> **The task**:
Your job is to copy every line in the material containing the word "auch".

> **Source records**:
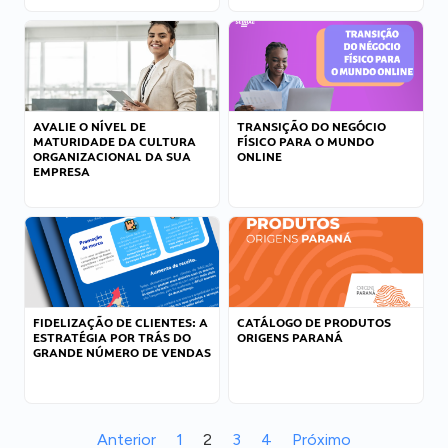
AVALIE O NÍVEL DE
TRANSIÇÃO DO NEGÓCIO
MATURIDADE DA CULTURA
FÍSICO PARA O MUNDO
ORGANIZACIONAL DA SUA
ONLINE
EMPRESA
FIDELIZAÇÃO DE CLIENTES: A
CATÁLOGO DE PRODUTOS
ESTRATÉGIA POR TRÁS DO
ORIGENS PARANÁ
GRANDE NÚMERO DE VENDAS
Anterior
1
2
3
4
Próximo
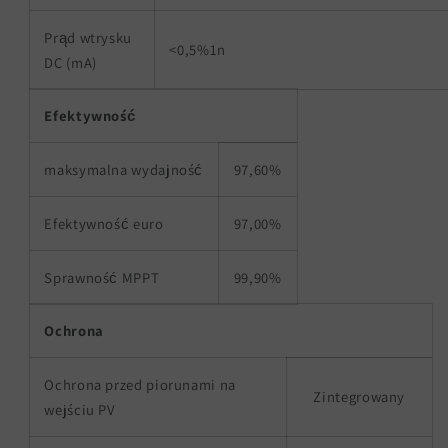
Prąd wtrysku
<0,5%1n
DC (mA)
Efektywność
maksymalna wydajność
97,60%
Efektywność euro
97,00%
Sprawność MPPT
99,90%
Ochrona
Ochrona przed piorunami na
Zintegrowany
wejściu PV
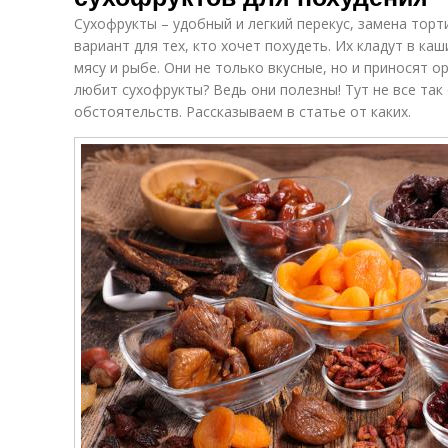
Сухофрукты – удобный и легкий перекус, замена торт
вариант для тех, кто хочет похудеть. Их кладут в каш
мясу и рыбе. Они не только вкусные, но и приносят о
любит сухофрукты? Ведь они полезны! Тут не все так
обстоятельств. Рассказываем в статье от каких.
...
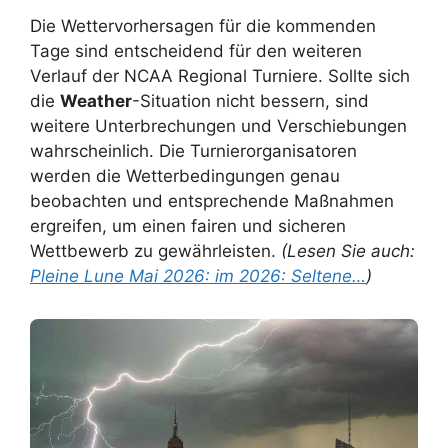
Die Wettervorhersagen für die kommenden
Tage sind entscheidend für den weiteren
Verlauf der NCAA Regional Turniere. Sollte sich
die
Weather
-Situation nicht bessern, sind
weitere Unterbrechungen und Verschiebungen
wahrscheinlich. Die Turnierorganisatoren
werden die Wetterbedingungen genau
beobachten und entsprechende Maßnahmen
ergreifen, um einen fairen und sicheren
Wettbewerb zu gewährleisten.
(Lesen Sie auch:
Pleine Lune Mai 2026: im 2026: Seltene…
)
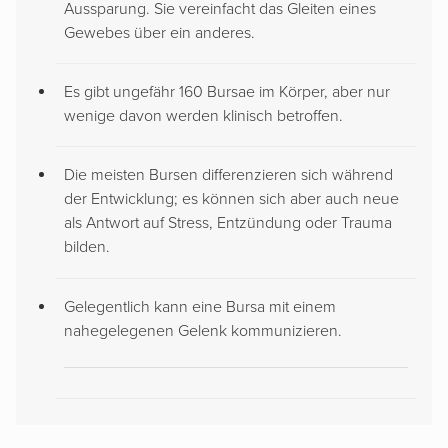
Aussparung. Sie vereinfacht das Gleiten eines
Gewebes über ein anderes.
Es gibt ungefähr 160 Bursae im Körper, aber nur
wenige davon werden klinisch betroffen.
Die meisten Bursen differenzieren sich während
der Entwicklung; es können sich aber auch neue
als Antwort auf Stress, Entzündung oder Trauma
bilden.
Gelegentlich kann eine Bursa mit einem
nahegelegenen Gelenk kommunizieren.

> **Output of the task**:
(Lesen Sie auch:
der Entwicklung; es können sich aber auch neue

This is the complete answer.